== What is expected ==
Give back, word for word, only the lines from the one containing "91 700 4000" to the end of the listing below.
※ ※ ※
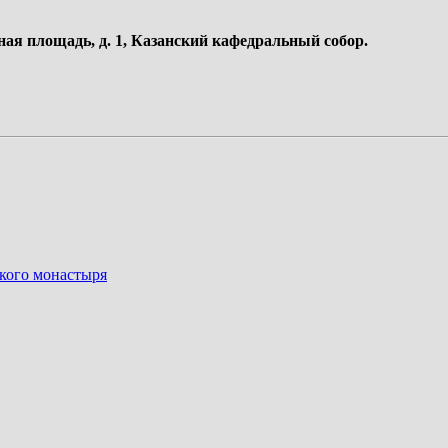
ная площадь, д. 1, Казанский кафедральный собор.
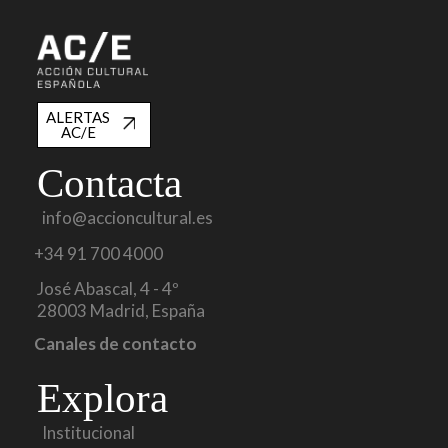
ALERTAS
AC/E
Contacta
info@accioncultural.es
+34 91 700 4000
José Abascal, 4 - 4º
28003 Madrid, España
Canales de contacto
Explora
Institucional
※ ※ ※
== Solution for this problem ==
+34 91 700 4000
José Abascal, 4 - 4º
28003 Madrid, España
Canales de contacto
Explora
Institucional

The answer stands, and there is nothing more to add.